INSTRUCTIONS TO FOLLOW:
Each record below needs to be reproduced precisely, though not its pictures.

[Page images and extracted text]
****

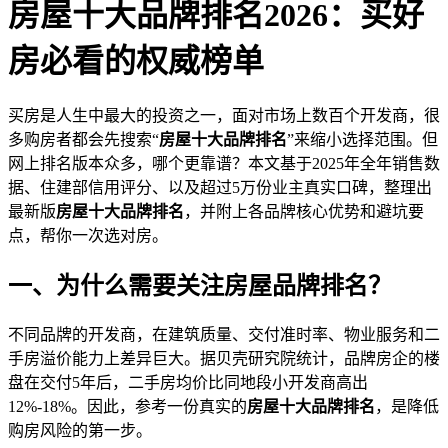
房屋十大品牌排名2026：买好
房必看的权威榜单
买房是人生中最大的投资之一，面对市场上数百个开发商，很
多购房者都会先搜索“
房屋十大品牌排名
”来缩小选择范围。但
网上排名版本众多，哪个更靠谱？本文基于2025年全年销售数
据、住建部信用评分、以及超过5万份业主真实口碑，整理出
最新版
房屋十大品牌排名
，并附上各品牌核心优势和避坑要
点，帮你一次选对房。
一、为什么需要关注房屋品牌排名？
不同品牌的开发商，在建筑质量、交付准时率、物业服务和二
手房溢价能力上差异巨大。据贝壳研究院统计，品牌房企的楼
盘在交付5年后，二手房均价比同地段小开发商高出
12%-18%。因此，参考一份真实的
房屋十大品牌排名
，是降低
购房风险的第一步。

****

COMPLETED EXERCISE:
房屋十大品牌排名2026：买好
房必看的权威榜单
买房是人生中最大的投资之一，面对市场上数百个开发商，很
多购房者都会先搜索“
房屋十大品牌排名
”来缩小选择范围。但
网上排名版本众多，哪个更靠谱？本文基于2025年全年销售数
据、住建部信用评分、以及超过5万份业主真实口碑，整理出
最新版
房屋十大品牌排名
，并附上各品牌核心优势和避坑要
点，帮你一次选对房。
一、为什么需要关注房屋品牌排名？
不同品牌的开发商，在建筑质量、交付准时率、物业服务和二
手房溢价能力上差异巨大。据贝壳研究院统计，品牌房企的楼
盘在交付5年后，二手房均价比同地段小开发商高出
12%-18%。因此，参考一份真实的
房屋十大品牌排名
，是降低
购房风险的第一步。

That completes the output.